Many global economies are straddled by structural deficiencies likely to weigh on their growth in the short to medium terms. We believe countries including Sweden, Canada, Brazil, and Switzerland are in relatively better shape than their neighbors.
Our investment approach in the current environment is one of caution. With U.S. GDP slowing, interest rates low, volatility and uncertainty high, inflation on the rise, and the tax treatment on qualified dividends still favorable, we continue to favor dividend-paying stocks that offer the potential of annual increases.
Also, bonds should not be ignored. We do not believe stocks today are cheap, and certain bonds can help dramatically limit portfolio volatility. While bond yields remain painfully low, we believe there are strategies to boost yield without taking ill-advised risk. I’ll go into detail next month.
Have a good month and, as always, please give us a call at (888) 456-5444 if your financial situation has changed or if you have questions about your investment portfolio.
Sincerely,
Matthew A. Young
President and Chief Executive Officer
P.S. In August, we initiated a position in the ProShares UltraShort 7–10 Year Treasury (PST). The fund gains when longer-term interest rates rise. At the time of purchase, rates moved near the panic lows of 2008. With inflation running at 3.6%, long-rates are negative in real terms. At some point, rates will rise, which will benefit PST. No doubt rates could fall further temporarily, but we would view the drop as another buying opportunity.
P.P.S. For many clients, we increased their position in BlackRock Dividend Achievers Trust (BDJ). In our view, the volatility in August provided a buying opportunity for BDJ. At the time of purchase, BDJ was selling at approximately a 9% discount to NAV, with a yield of almost 10%. We also bought Procter and Gamble, a company we sold in the past when its yield dropped. More recently, PG’s dividend has been increased without much rise in the share price. As a result the yield has risen to approximately 3.5%.
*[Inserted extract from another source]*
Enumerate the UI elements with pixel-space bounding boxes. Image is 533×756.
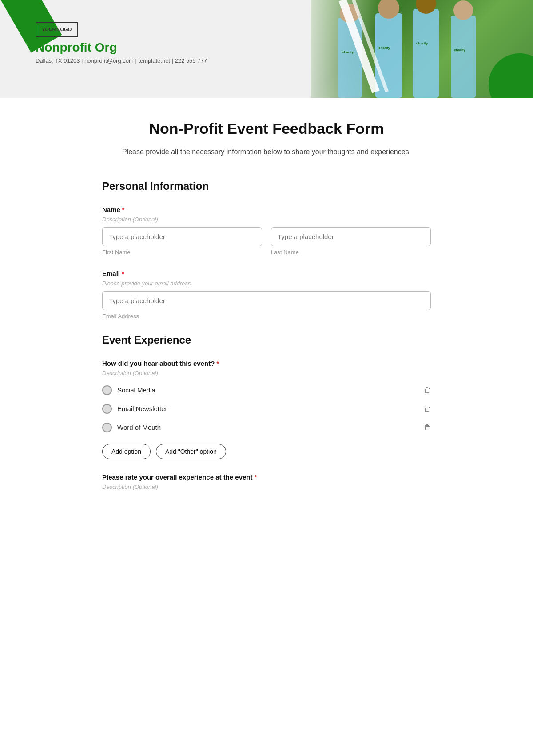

P.P.P.S. Our Retirement Compounders equity program is a globally diversified portfolio comprising 32 dividend-paying securities. Many of the companies, including AT&T, Coke, and Duke Energy are household names. Other companies, primarily the international ones, may not be so familiar. Included on our list of non-household names are Bonterra Energy, Brookfield Renewable Power, and Innergex Renewable Power. All three companies are Canadian, a country we have favored for many years. Canada had no bank bailouts and its unemployment is falling fast. Canada has the first conservative majority since 1993, has balanced its budget, and retired debt by collapsing government spending. Investors are pleased to see its corporate tax rate reduced to 15% and a reduction in its capital gains tax. All of these factors help underpin our continued enthusiasm for Canada as an investment destination.